─── Extracted records

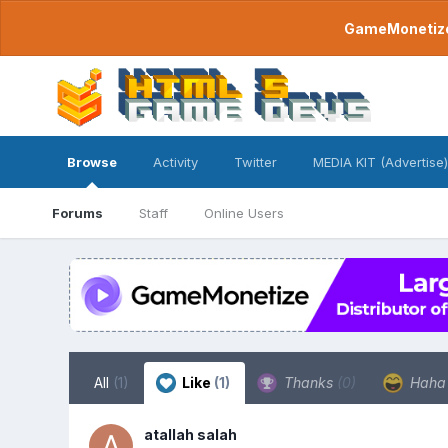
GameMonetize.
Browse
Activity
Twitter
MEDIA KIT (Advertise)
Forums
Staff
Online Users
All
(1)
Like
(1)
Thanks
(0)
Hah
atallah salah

──────
─── Extracted records

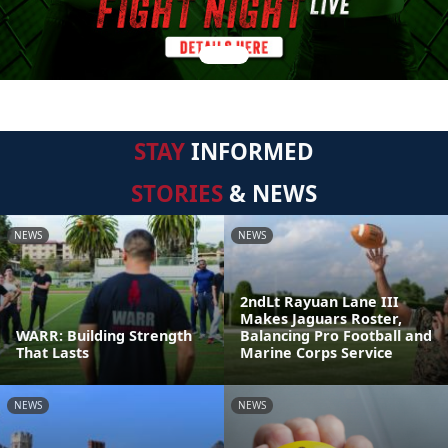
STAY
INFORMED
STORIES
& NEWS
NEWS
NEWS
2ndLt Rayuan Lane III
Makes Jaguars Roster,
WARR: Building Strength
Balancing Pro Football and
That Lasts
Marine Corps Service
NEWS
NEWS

──────

Using the data above, extract exactly the lines from the one that holds "GameMonetize." to the one that holds "atallah salah", both ends included, and no others.

■ Response below
GameMonetize.
Browse
Activity
Twitter
MEDIA KIT (Advertise)
Forums
Staff
Online Users
All
(1)
Like
(1)
Thanks
(0)
Hah
atallah salah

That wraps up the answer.